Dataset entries
################
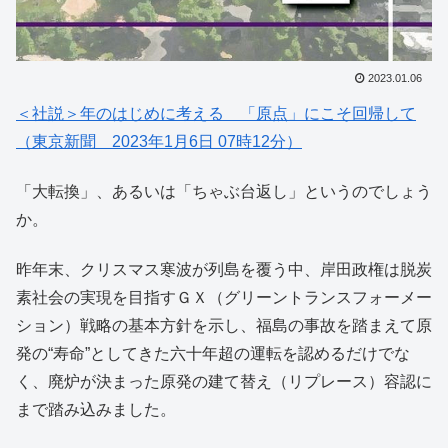
2023.01.06
＜社説＞年のはじめに考える 「原点」にこそ回帰して
（東京新聞 2023年1月6日 07時12分）
「大転換」、あるいは「ちゃぶ台返し」というのでしょう
か。
昨年末、クリスマス寒波が列島を覆う中、岸田政権は脱炭
素社会の実現を目指すＧＸ（グリーントランスフォーメー
ション）戦略の基本方針を示し、福島の事故を踏まえて原
発の“寿命”としてきた六十年超の運転を認めるだけでな
く、廃炉が決まった原発の建て替え（リプレース）容認に
まで踏み込みました。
################
* **YOUR ASSIGNMENT**
This exercise calls for the records to be given again exactly, without the images.

* **ANSWER SECTION**
2023.01.06
＜社説＞年のはじめに考える 「原点」にこそ回帰して
（東京新聞 2023年1月6日 07時12分）
「大転換」、あるいは「ちゃぶ台返し」というのでしょう
か。
昨年末、クリスマス寒波が列島を覆う中、岸田政権は脱炭
素社会の実現を目指すＧＸ（グリーントランスフォーメー
ション）戦略の基本方針を示し、福島の事故を踏まえて原
発の“寿命”としてきた六十年超の運転を認めるだけでな
く、廃炉が決まった原発の建て替え（リプレース）容認に
まで踏み込みました。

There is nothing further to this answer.